§ WORK INSTRUCTION
Exclude the pictures and set down, unaltered, the lines from the one that holds "关于沪江 (423, 1083)" through the end of the data.

--- INPUT DATA ---

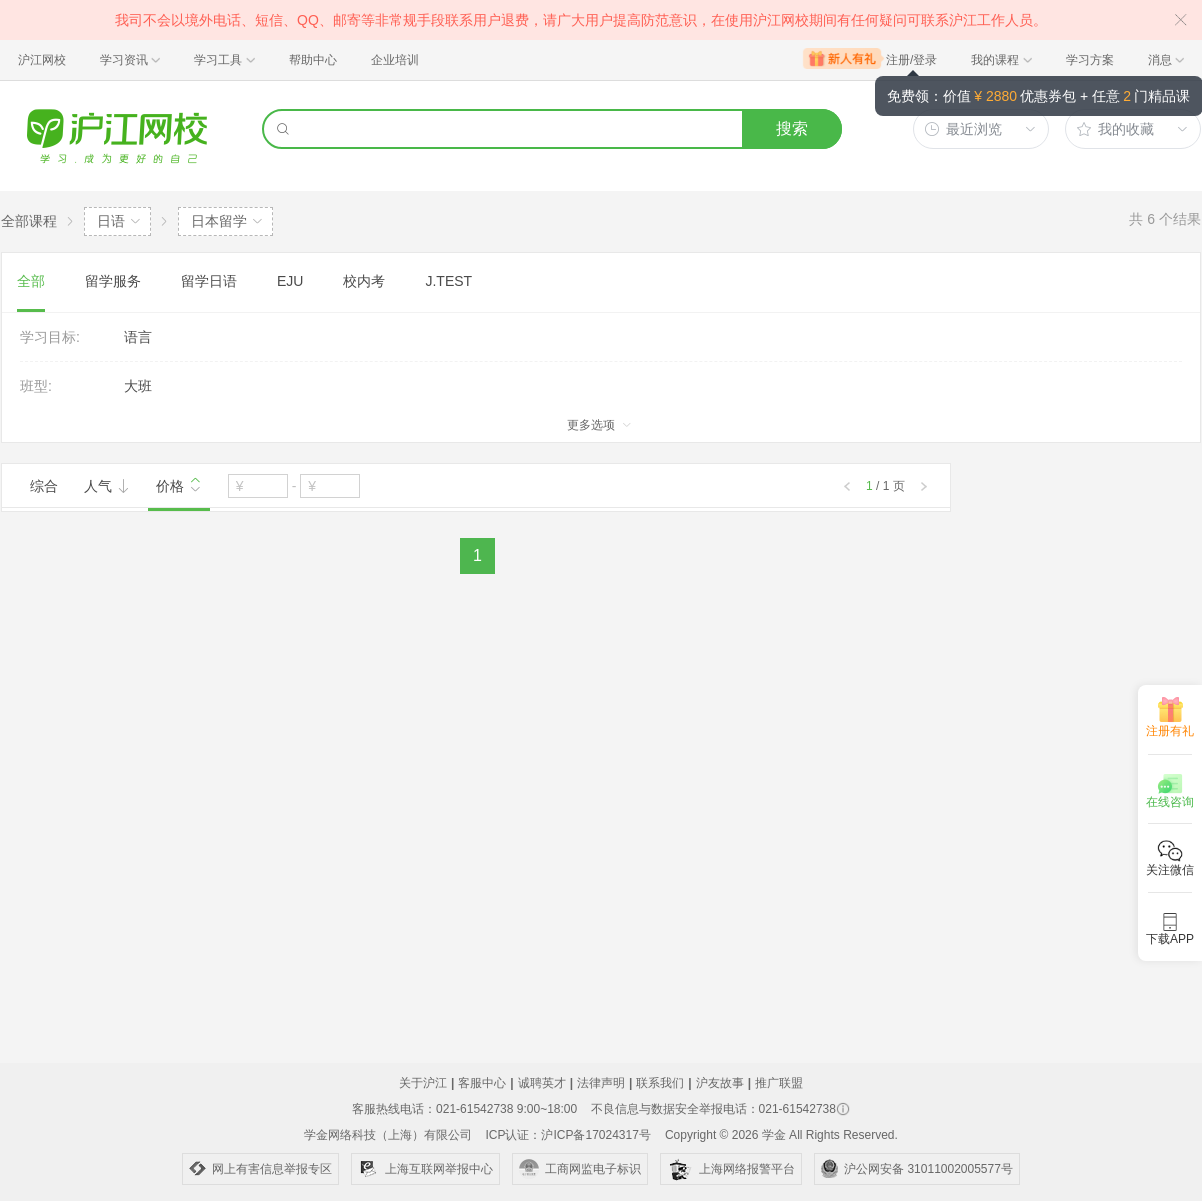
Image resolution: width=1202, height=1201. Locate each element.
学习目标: (50, 337)
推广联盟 (779, 1083)
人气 (107, 486)
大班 (138, 386)
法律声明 (601, 1083)
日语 (111, 221)
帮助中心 (313, 60)
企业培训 (395, 60)
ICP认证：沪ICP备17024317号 (567, 1135)
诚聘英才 (542, 1083)
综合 (44, 486)
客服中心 (482, 1083)
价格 (179, 484)
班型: (36, 386)
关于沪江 (423, 1083)
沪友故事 (720, 1083)
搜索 (792, 128)
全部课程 (29, 221)
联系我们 (660, 1083)
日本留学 (219, 221)
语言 (138, 337)
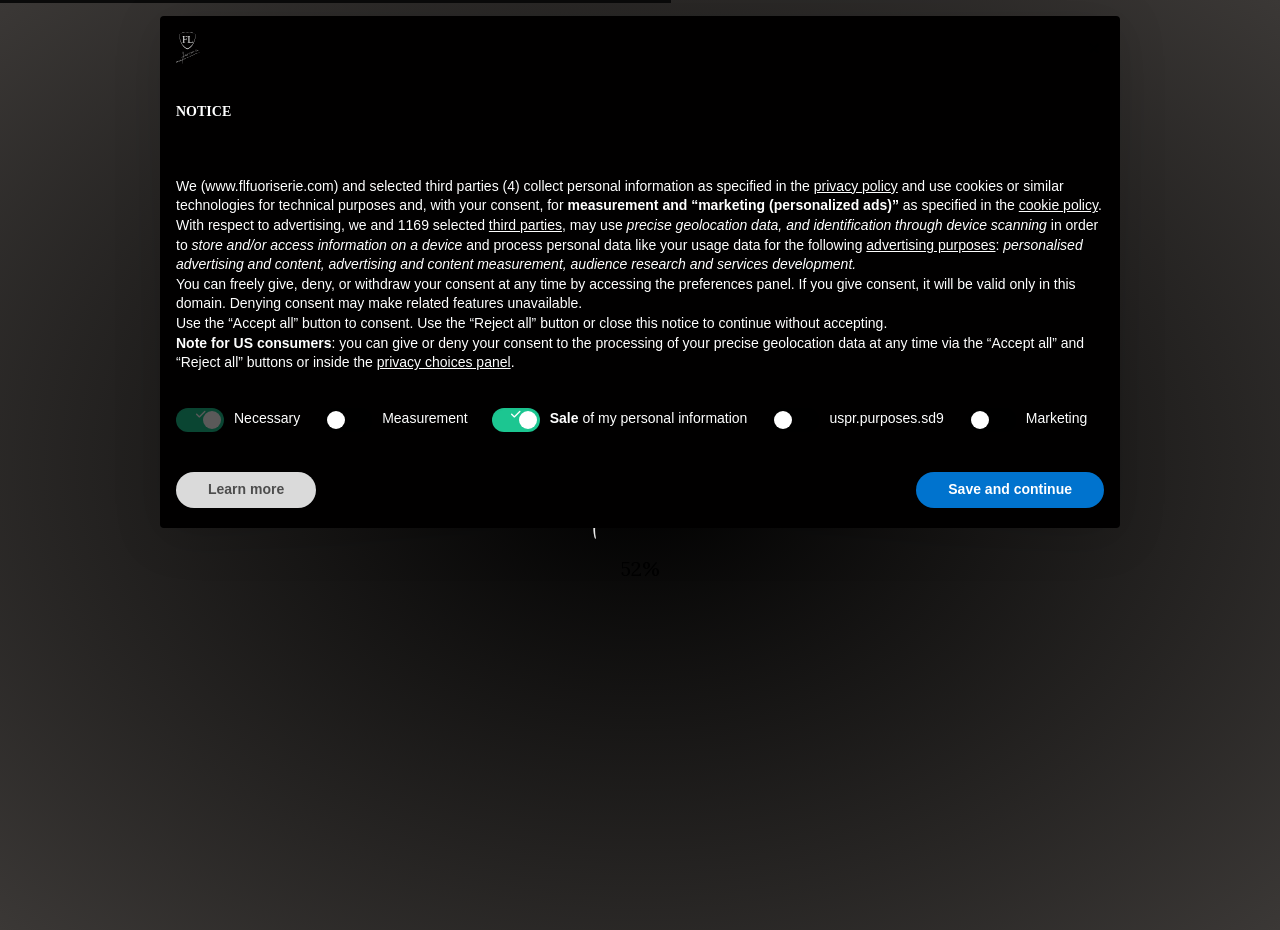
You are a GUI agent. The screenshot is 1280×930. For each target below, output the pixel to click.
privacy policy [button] (856, 186)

---

§ WRITTEN SOLUTION
关于沪江 (423, 1083)
沪友故事 (720, 1083)
搜索 (792, 128)
全部课程 (29, 221)
联系我们 (660, 1083)
日本留学 (219, 221)
语言 (138, 337)
You are a GUI agent. The screenshot is 1280×930. For each target below, output the pixel to click.
privacy policy [button] (856, 186)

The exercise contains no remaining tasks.